Une vague croissante d’exécutions
Le régime iranien poursuit l’élargissement de son recours aux exécutions, en particulier contre les femmes, atteignant des niveaux sans précédent ces dernières années.
Le 26 août 2025, les autorités ont exécuté Maliheh Haghi, 34 ans, dans la prison de Tabriz. Arrêtée six ans plus tôt pour meurtre, elle avait été condamnée à mort par le pouvoir judiciaire.
Sa mise à mort constitue la 30ᵉ exécution de femme en 2025. En moins d’un mois, au moins six femmes ont été pendues à travers l’Iran.

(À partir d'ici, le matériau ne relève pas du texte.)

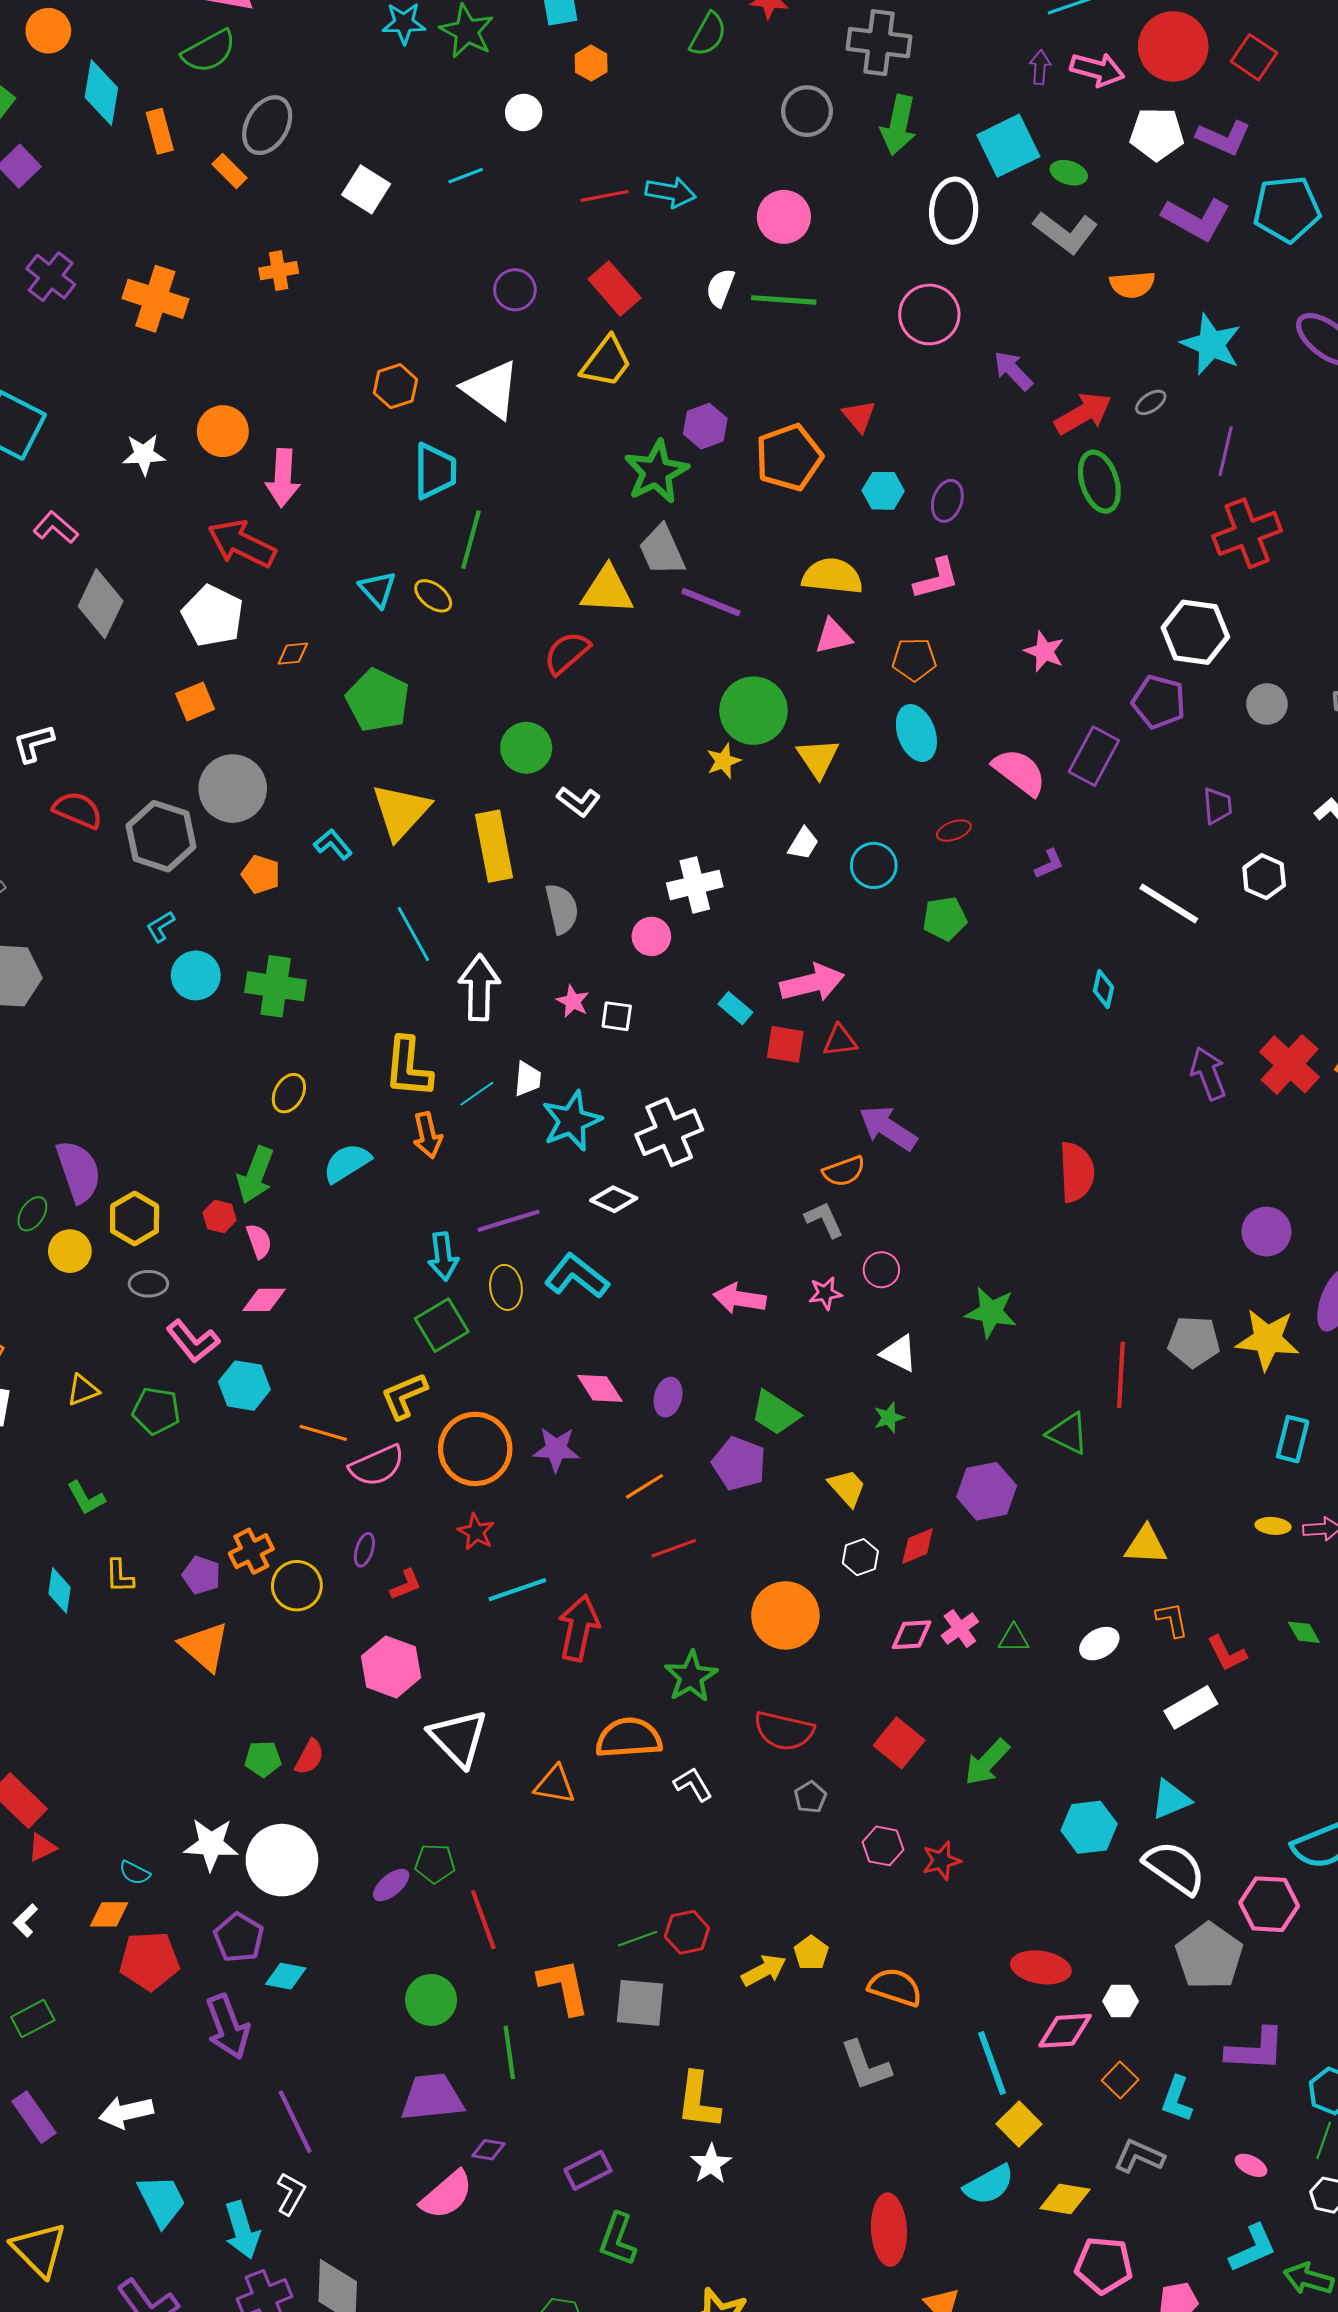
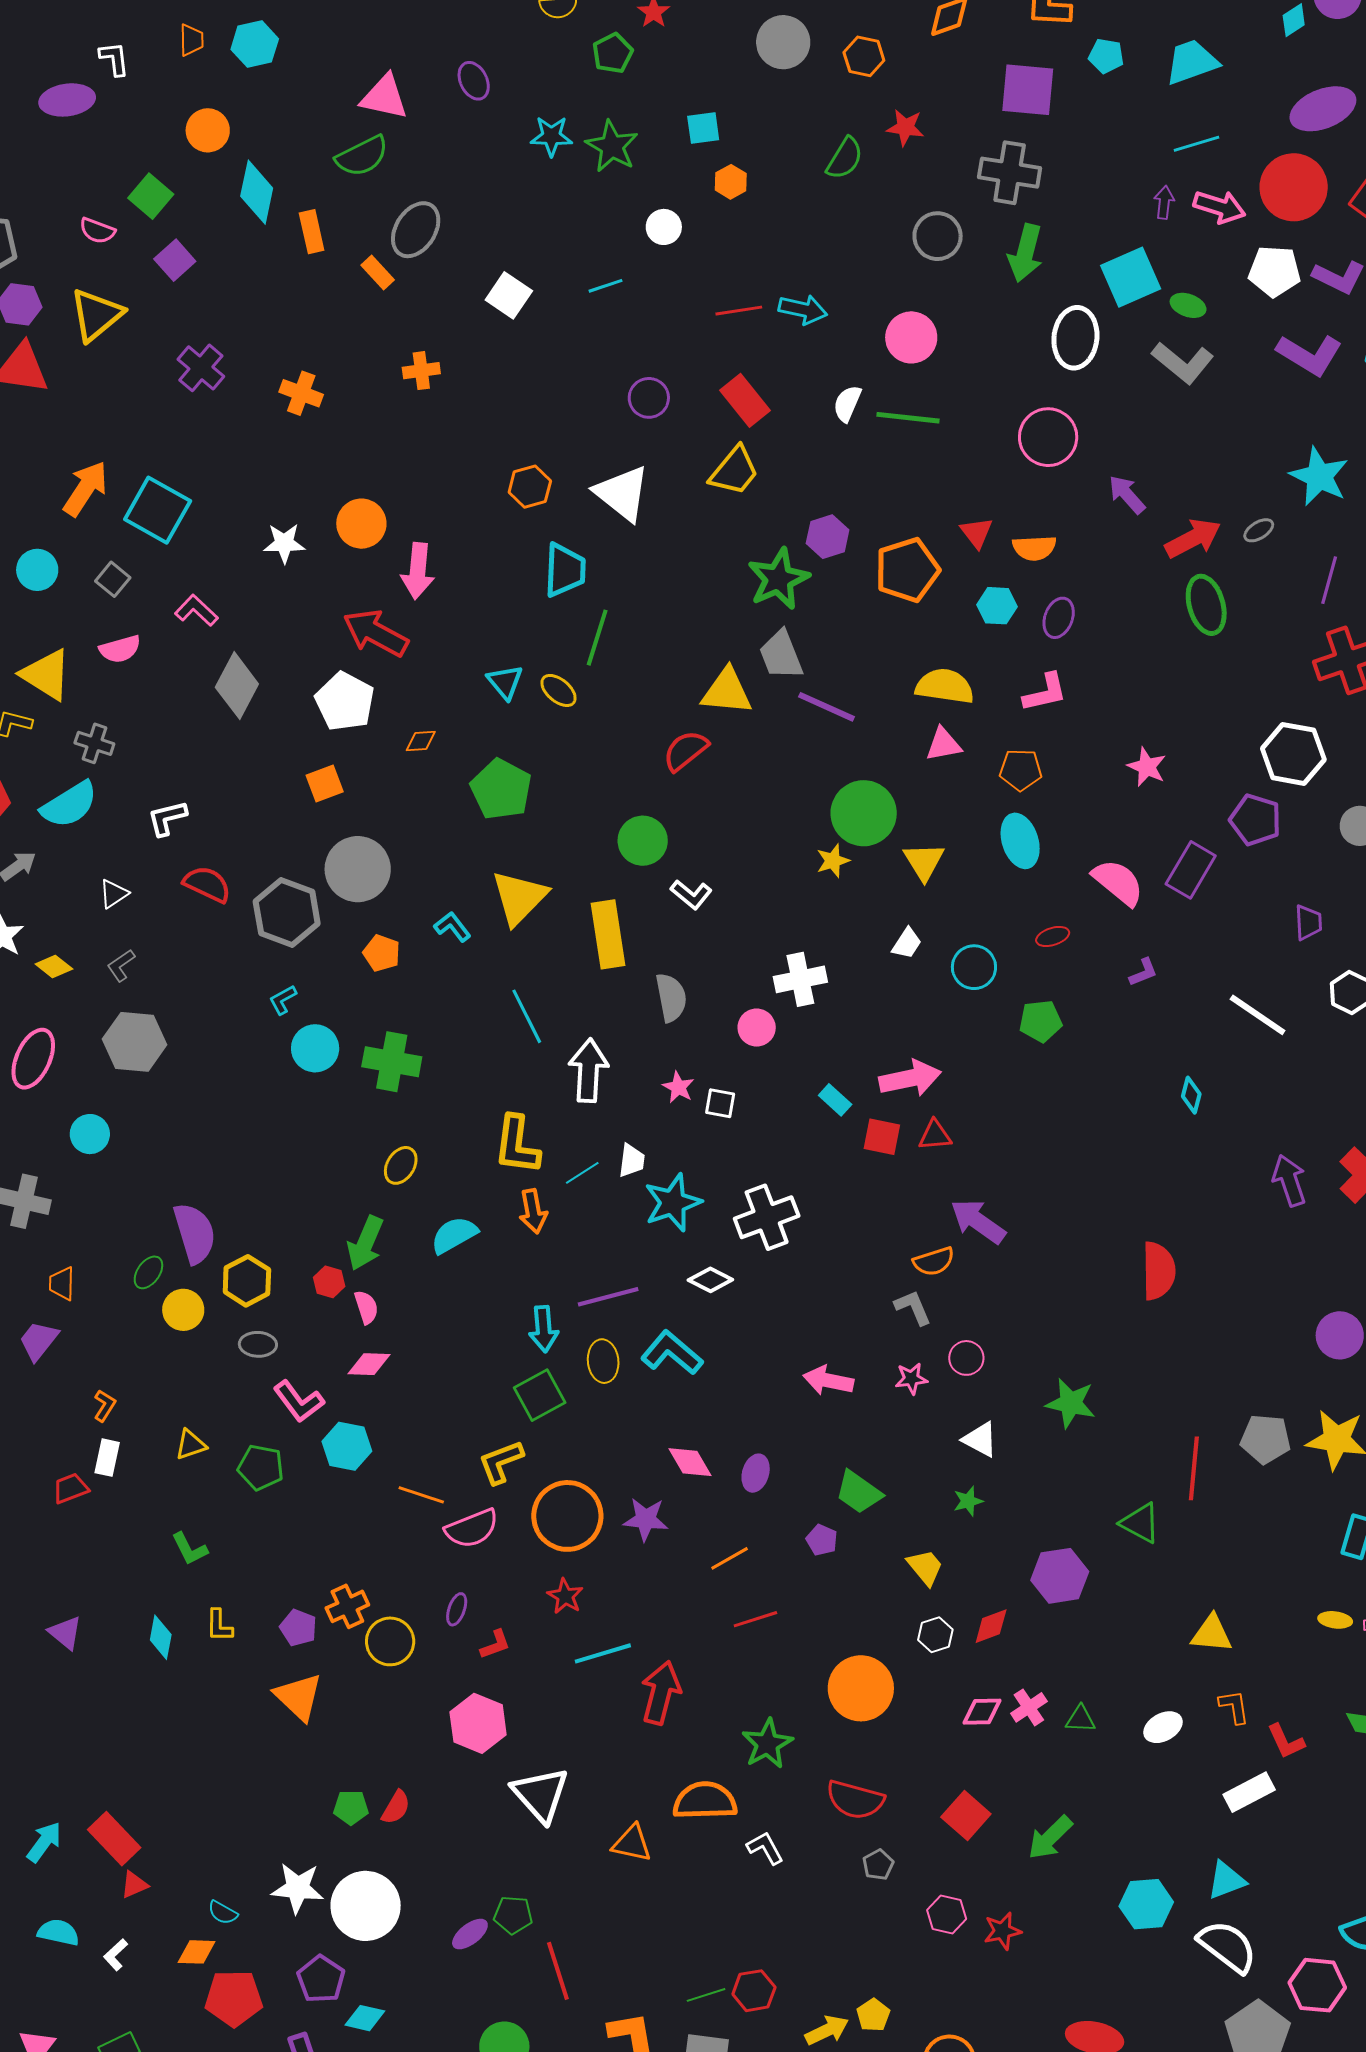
orange semicircle: (1132, 285) -> (1034, 548), moved
orange cross: (155, 299) -> (301, 393), size x0.7
purple pentagon: (739, 1464) -> (822, 1540), size x0.6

Une escalade sur le long terme
Selon les données recueillies par le Comité des femmes du Conseil national de la Résistance iranienne (CNRI), nous constatons au moins 293 femmes exécutées depuis 2007. Le comité souligne que la plupart de ces femmes étaient elles-mêmes victimes de violences domestiques et d’abus, dont beaucoup ont agi en légitime défense.
Les lois familiales discriminatoires en Iran, qui privent les femmes de droits fondamentaux comme le divorce, jouent un rôle déterminant dans ce cycle de violence.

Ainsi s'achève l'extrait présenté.